Stored entries:
BEGIN

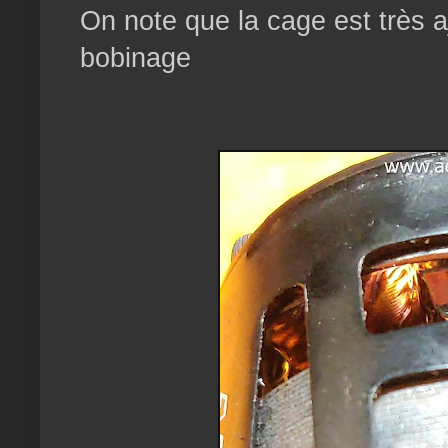
On note que la cage est très a
bobinage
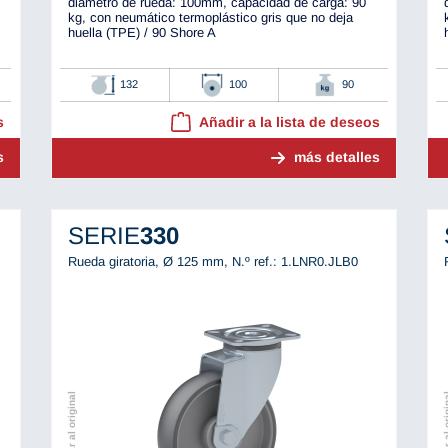
diámetro de rueda: 100mm, capacidad de carga: 90
kg, con neumático termoplástico gris que no deja
huella (TPE) / 90 Shore A
132
100
90
s
Añadir a la lista de deseos
s
más detalles
SERIE
330
Rueda giratoria, Ø 125 mm,
N.º ref.: 1.LNR0.JLB0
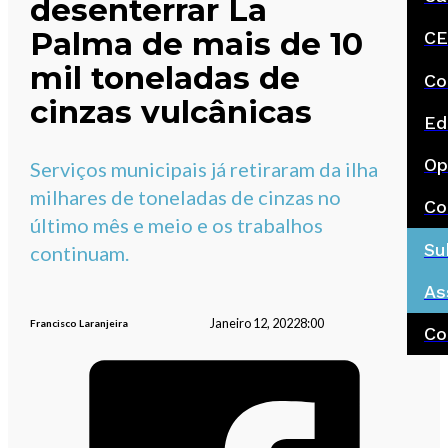
desenterrar La
Palma de mais de 10
CE
mil toneladas de
Co
cinzas vulcânicas
Ed
Op
Serviços municipais já retiraram da ilha
milhares de toneladas de cinzas no
Co
último mês e meio e os trabalhos
Su
continuam.
As
Janeiro 12, 2022
8:00
Francisco Laranjeira
Co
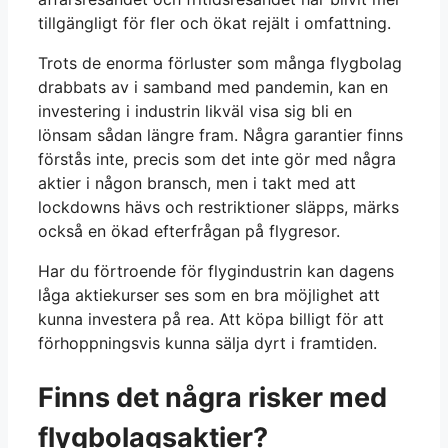
tillgängligt för fler och ökat rejält i omfattning.
Trots de enorma förluster som många flygbolag
drabbats av i samband med pandemin, kan en
investering i industrin likväl visa sig bli en
lönsam sådan längre fram. Några garantier finns
förstås inte, precis som det inte gör med några
aktier i någon bransch, men i takt med att
lockdowns hävs och restriktioner släpps, märks
också en ökad efterfrågan på flygresor.
Har du förtroende för flygindustrin kan dagens
låga aktiekurser ses som en bra möjlighet att
kunna investera på rea. Att köpa billigt för att
förhoppningsvis kunna sälja dyrt i framtiden.
Finns det några risker med
flygbolagsaktier?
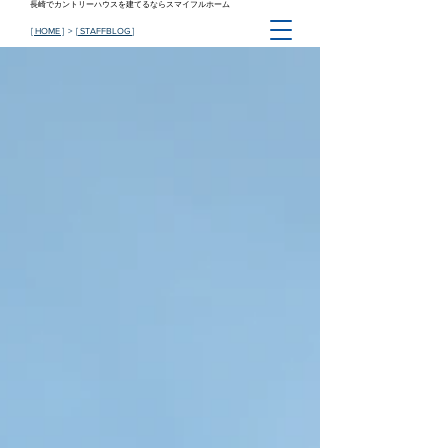
長崎でカントリーハウスを建てるならスマイフルホーム
[ HOME ]
> [
STAFFBLOG
]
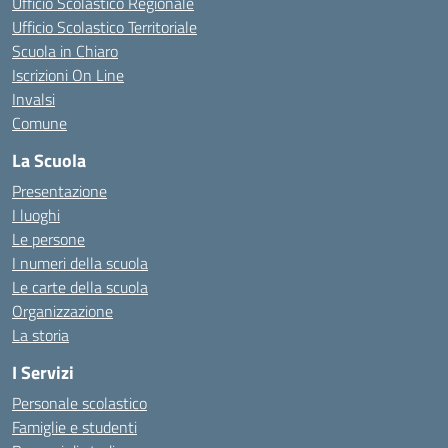
Ufficio Scolastico Regionale
Ufficio Scolastico Territoriale
Scuola in Chiaro
Iscrizioni On Line
Invalsi
Comune
La Scuola
Presentazione
I luoghi
Le persone
I numeri della scuola
Le carte della scuola
Organizzazione
La storia
I Servizi
Personale scolastico
Famiglie e studenti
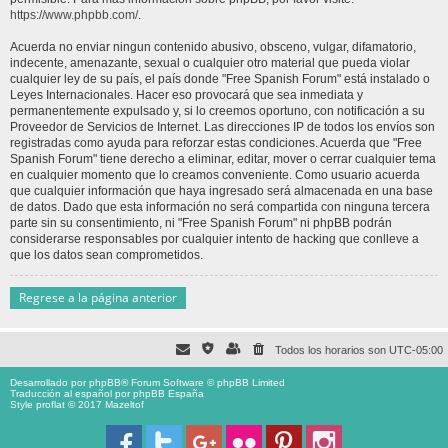
https://www.phpbb.com/
.
Acuerda no enviar ningun contenido abusivo, obsceno, vulgar, difamatorio,
indecente, amenazante, sexual o cualquier otro material que pueda violar
cualquier ley de su país, el país donde "Free Spanish Forum" está instalado o
Leyes Internacionales. Hacer eso provocará que sea inmediata y
permanentemente expulsado y, si lo creemos oportuno, con notificación a su
Proveedor de Servicios de Internet. Las direcciones IP de todos los envíos son
registradas como ayuda para reforzar estas condiciones. Acuerda que "Free
Spanish Forum" tiene derecho a eliminar, editar, mover o cerrar cualquier tema
en cualquier momento que lo creamos conveniente. Como usuario acuerda
que cualquier información que haya ingresado será almacenada en una base
de datos. Dado que esta información no será compartida con ninguna tercera
parte sin su consentimiento, ni "Free Spanish Forum" ni phpBB podrán
considerarse responsables por cualquier intento de hacking que conlleve a
que los datos sean comprometidos.
Regrese a la página anterior
Todos los horarios son
UTC-05:00
Desarrollado por
phpBB
® Forum Software © phpBB Limited
Traducción al español por
phpBB España
Style proflat © 2017
Mazeltof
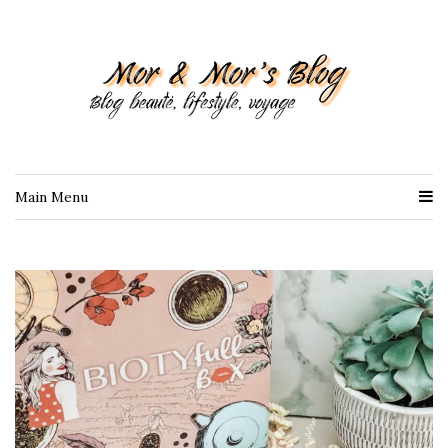
Main Menu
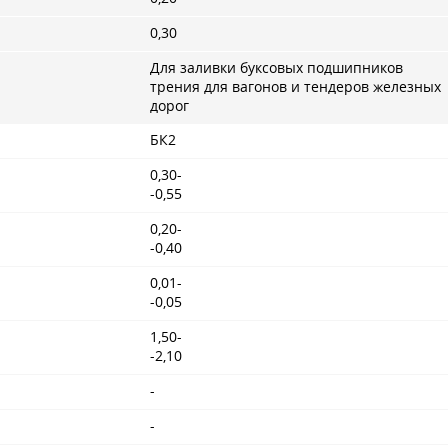
0,30
Для заливки буксовых подшипников
трения для вагонов и тендеров железных
дорог
БК2
0,30-
-0,55
0,20-
-0,40
0,01-
-0,05
1,50-
-2,10
-
-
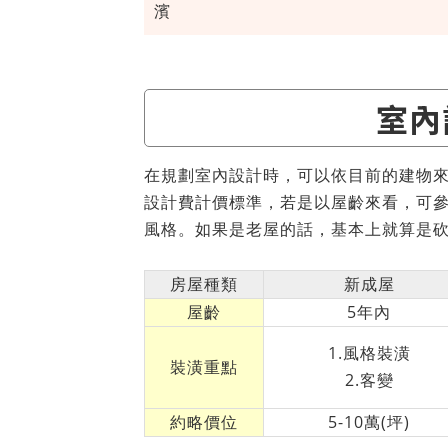
濱
室內
在規劃室內設計時，可以依目前的建物
設計費計價標準，若是以屋齡來看，可
風格。如果是老屋的話，基本上就算是
房屋種類
新成屋
屋齡
5年內
1.風格裝潢
裝潢重點
2.客變
約略價位
5-10萬(坪)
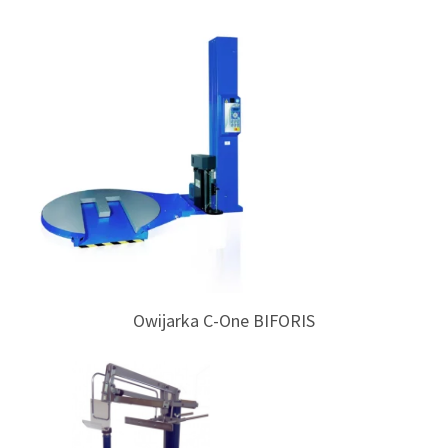
Owijarka C-One BIFORIS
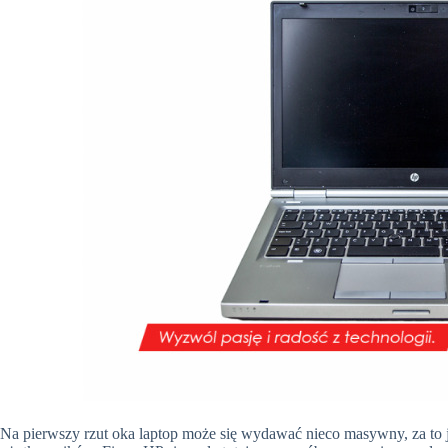
Na pierwszy rzut oka laptop może się wydawać nieco masywny, za t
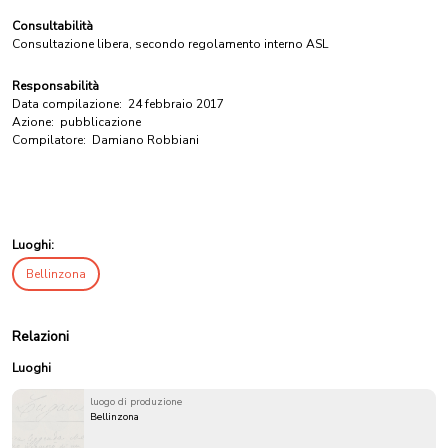
Consultabilità
Consultazione libera, secondo regolamento interno ASL
Responsabilità
Data compilazione:
24 febbraio 2017
Azione:
pubblicazione
Compilatore:
Damiano Robbiani
Luoghi:
Bellinzona
Relazioni
Luoghi
luogo di produzione
Bellinzona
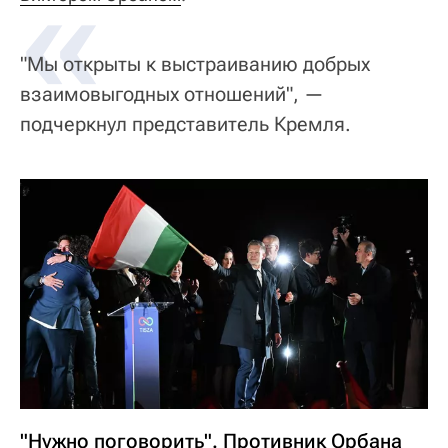
«
"Мы открыты к выстраиванию добрых
взаимовыгодных отношений", —
подчеркнул представитель Кремля.
"Нужно поговорить". Противник Орбана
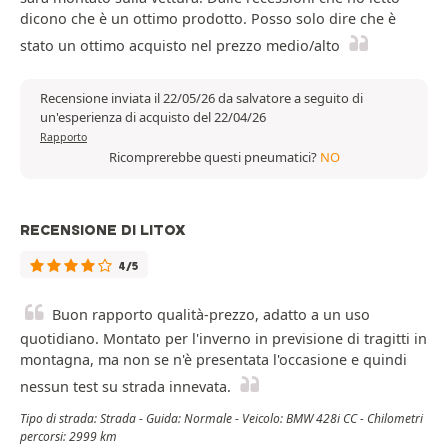
dicono che è un ottimo prodotto. Posso solo dire che è
stato un ottimo acquisto nel prezzo medio/alto
Recensione inviata il 22/05/26 da salvatore a seguito di
un'esperienza di acquisto del 22/04/26
Rapporto
Ricomprerebbe questi pneumatici?
NO
RECENSIONE DI LITOX
4/5
Buon rapporto qualità-prezzo, adatto a un uso
quotidiano. Montato per l'inverno in previsione di tragitti in
montagna, ma non se n'è presentata l'occasione e quindi
nessun test su strada innevata.
Tipo di strada: Strada - Guida: Normale - Veicolo: BMW 428i CC - Chilometri
percorsi: 2999 km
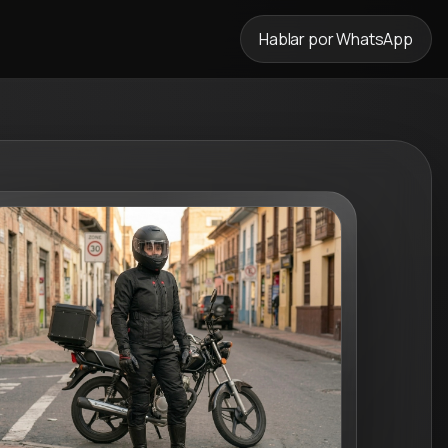
Hablar por WhatsApp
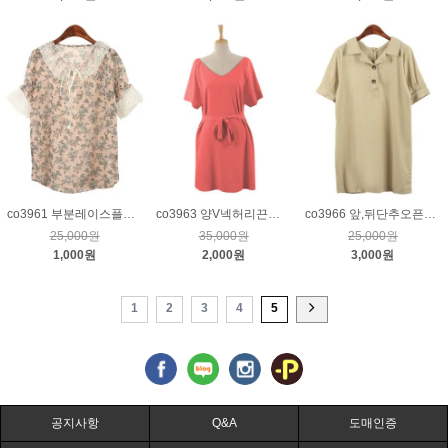
co3961 부분레이스플라워쉬폰블라우스_핑크
co3963 양V넥허리끈원피스_코랄핑크
co3966 앞,뒤단추오픈카라린넨원피스_베이지
25,000원
35,000원
25,000원
1,000원
2,000원
3,000원
1
2
3
4
5
공지사항
Q&A
도매인증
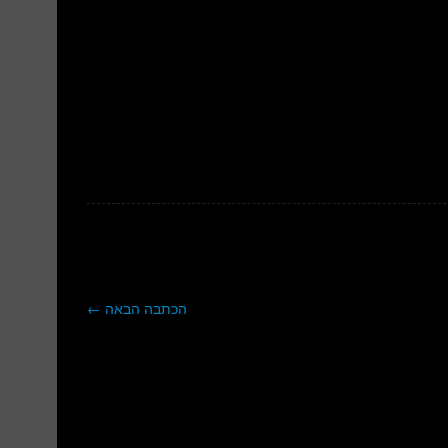
הכתבה הבאה
←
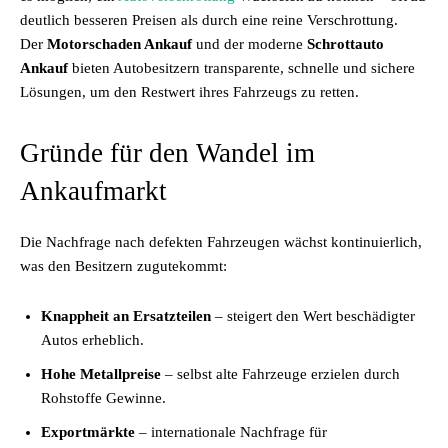
deutlich besseren Preisen als durch eine reine Verschrottung.
Der
Motorschaden Ankauf
und der moderne
Schrottauto
Ankauf
bieten Autobesitzern transparente, schnelle und sichere
Lösungen, um den Restwert ihres Fahrzeugs zu retten.
Gründe für den Wandel im
Ankaufmarkt
Die Nachfrage nach defekten Fahrzeugen wächst kontinuierlich,
was den Besitzern zugutekommt:
Knappheit an Ersatzteilen
– steigert den Wert beschädigter
Autos erheblich.
Hohe Metallpreise
– selbst alte Fahrzeuge erzielen durch
Rohstoffe Gewinne.
Exportmärkte
– internationale Nachfrage für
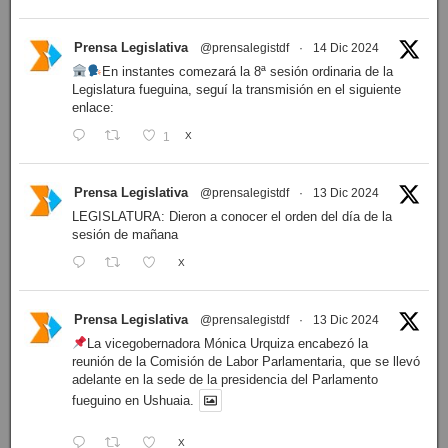
Prensa Legislativa
@prensalegistdf
·
14 Dic 2024
En instantes comezará la 8ª sesión ordinaria de la
Legislatura fueguina, seguí la transmisión en el siguiente
enlace:
1
X
Prensa Legislativa
@prensalegistdf
·
13 Dic 2024
LEGISLATURA: Dieron a conocer el orden del día de la
sesión de mañana
X
Prensa Legislativa
@prensalegistdf
·
13 Dic 2024
La vicegobernadora Mónica Urquiza encabezó la
reunión de la Comisión de Labor Parlamentaria, que se llevó
adelante en la sede de la presidencia del Parlamento
fueguino en Ushuaia.
X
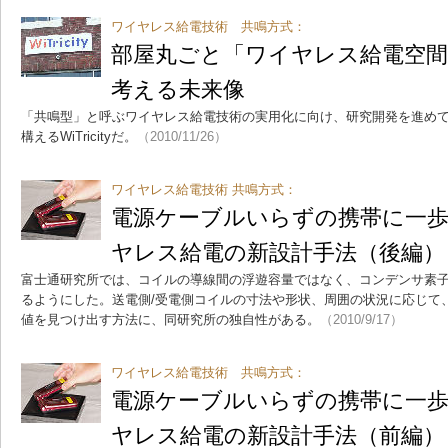
ワイヤレス給電技術 共鳴方式：
部屋丸ごと「ワイヤレス給電空間」へ、
考える未来像
「共鳴型」と呼ぶワイヤレス給電技術の実用化に向け、研究開発を進めて
構えるWiTricityだ。
（2010/11/26）
ワイヤレス給電技術 共鳴方式：
電源ケーブルいらずの携帯に一歩
ヤレス給電の新設計手法（後編）
富士通研究所では、コイルの導線間の浮遊容量ではなく、コンデンサ素
るようにした。送電側/受電側コイルの寸法や形状、周囲の状況に応じて
値を見つけ出す方法に、同研究所の独自性がある。
（2010/9/17）
ワイヤレス給電技術 共鳴方式：
電源ケーブルいらずの携帯に一歩
ヤレス給電の新設計手法（前編）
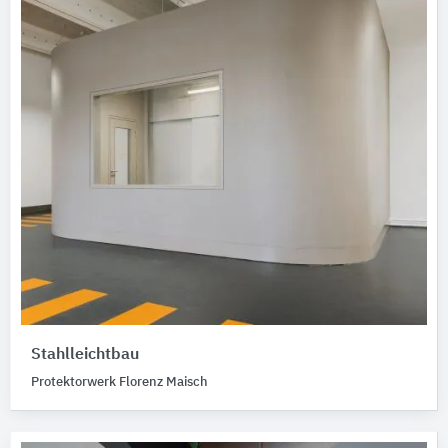
Stahlleichtbau
Protektorwerk Florenz Maisch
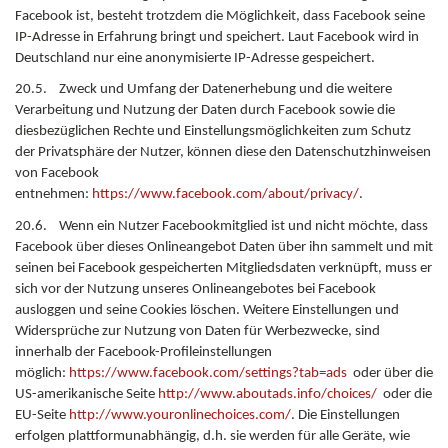
Facebook ist, besteht trotzdem die Möglichkeit, dass Facebook seine
IP-Adresse in Erfahrung bringt und speichert. Laut Facebook wird in
Deutschland nur eine anonymisierte IP-Adresse gespeichert.
20.5. Zweck und Umfang der Datenerhebung und die weitere
Verarbeitung und Nutzung der Daten durch Facebook sowie die
diesbezüglichen Rechte und Einstellungsmöglichkeiten zum Schutz
der Privatsphäre der Nutzer, können diese den Datenschutzhinweisen
von Facebook
entnehmen:
https://www.facebook.com/about/privacy/
.
20.6. Wenn ein Nutzer Facebookmitglied ist und nicht möchte, dass
Facebook über dieses Onlineangebot Daten über ihn sammelt und mit
seinen bei Facebook gespeicherten Mitgliedsdaten verknüpft, muss er
sich vor der Nutzung unseres Onlineangebotes bei Facebook
ausloggen und seine Cookies löschen. Weitere Einstellungen und
Widersprüche zur Nutzung von Daten für Werbezwecke, sind
innerhalb der Facebook-Profileinstellungen
möglich:
https://www.facebook.com/settings?tab=ads
oder über die
US-amerikanische Seite
http://www.aboutads.info/choices/
oder die
EU-Seite
http://www.youronlinechoices.com/
. Die Einstellungen
erfolgen plattformunabhängig, d.h. sie werden für alle Geräte, wie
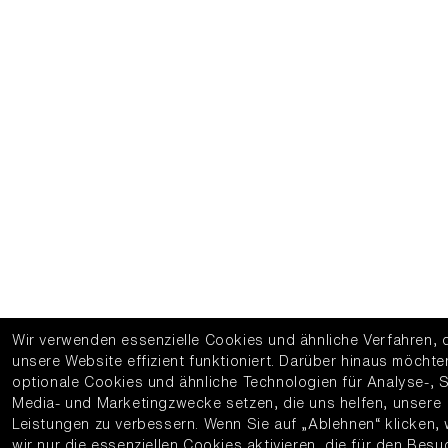
Wir verwenden essenzielle Cookies und ähnliche Verfahren, 
unsere Website effizient funktioniert.
Darüber hinaus möchte
optionale Cookies und ähnliche Technologien für Analyse-, S
Media- und Marketingzwecke setzen, die uns helfen, unsere
Leistungen zu verbessern.
Wenn Sie auf „Ablehnen“ klicken,
wir nur die essenziellen Cookies aktivieren, die für den Bes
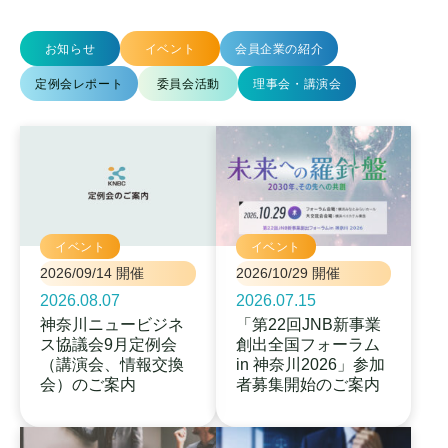
お知らせ
イベント
会員企業の紹介
定例会レポート
委員会活動
理事会・講演会
イベント
イベント
2026/09/14 開催
2026/10/29 開催
2026.08.07
2026.07.15
神奈川ニュービジネ
「第22回JNB新事業
ス協議会9月定例会
創出全国フォーラム
（講演会、情報交換
in 神奈川2026」参加
会）のご案内
者募集開始のご案内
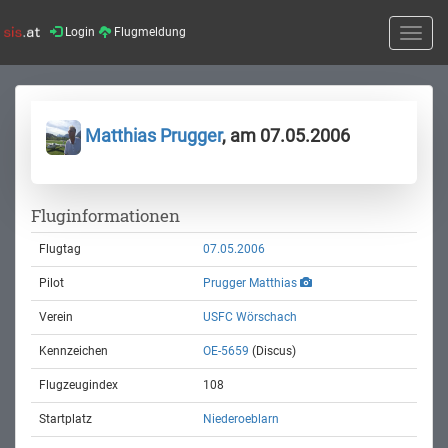
Login
Flugmeldung
Toggle
naviga
Matthias Prugger
, am 07.05.2006
Fluginformationen
Flugtag
07.05.2006
Pilot
Prugger Matthias
Verein
USFC Wörschach
Kennzeichen
OE-5659
(Discus)
Flugzeugindex
108
Startplatz
Niederoeblarn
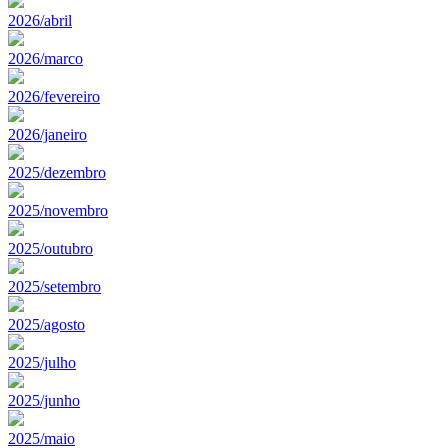
2026/abril
2026/marco
2026/fevereiro
2026/janeiro
2025/dezembro
2025/novembro
2025/outubro
2025/setembro
2025/agosto
2025/julho
2025/junho
2025/maio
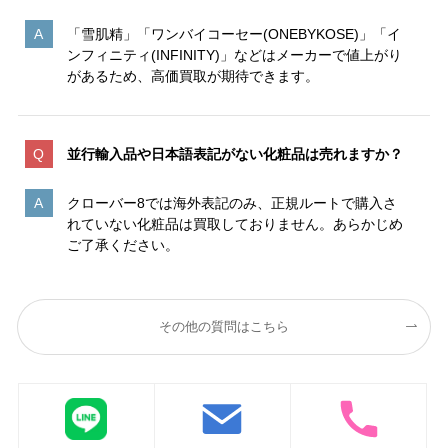
「雪肌精」「ワンバイコーセー(ONEBYKOSE)」「イ
ンフィニティ(INFINITY)」などはメーカーで値上がり
があるため、高価買取が期待できます。
並行輸入品や日本語表記がない化粧品は売れますか？
クローバー8では海外表記のみ、正規ルートで購入さ
れていない化粧品は買取しておりません。あらかじめ
ご了承ください。
その他の質問はこちら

END

EXERCISE DESCRIPTION:
Pictures do not belong in the answer. Return the lines above starting at the one with "drabbats av i samband med pandemin, kan en" and ending at the one with "Famiglie e studenti", both kept, exactly.

RESPONSE AREA:
drabbats av i samband med pandemin, kan en
investering i industrin likväl visa sig bli en
lönsam sådan längre fram. Några garantier finns
förstås inte, precis som det inte gör med några
aktier i någon bransch, men i takt med att
lockdowns hävs och restriktioner släpps, märks
också en ökad efterfrågan på flygresor.
Har du förtroende för flygindustrin kan dagens
låga aktiekurser ses som en bra möjlighet att
kunna investera på rea. Att köpa billigt för att
förhoppningsvis kunna sälja dyrt i framtiden.
Finns det några risker med
flygbolagsaktier?
長崎でカントリーハウスを建てるならスマイフルホーム
[ HOME ]
> [
STAFFBLOG
]
Ufficio Scolastico Regionale
Ufficio Scolastico Territoriale
Scuola in Chiaro
Iscrizioni On Line
Invalsi
Comune
La Scuola
Presentazione
I luoghi
Le persone
I numeri della scuola
Le carte della scuola
Organizzazione
La storia
I Servizi
Personale scolastico
Famiglie e studenti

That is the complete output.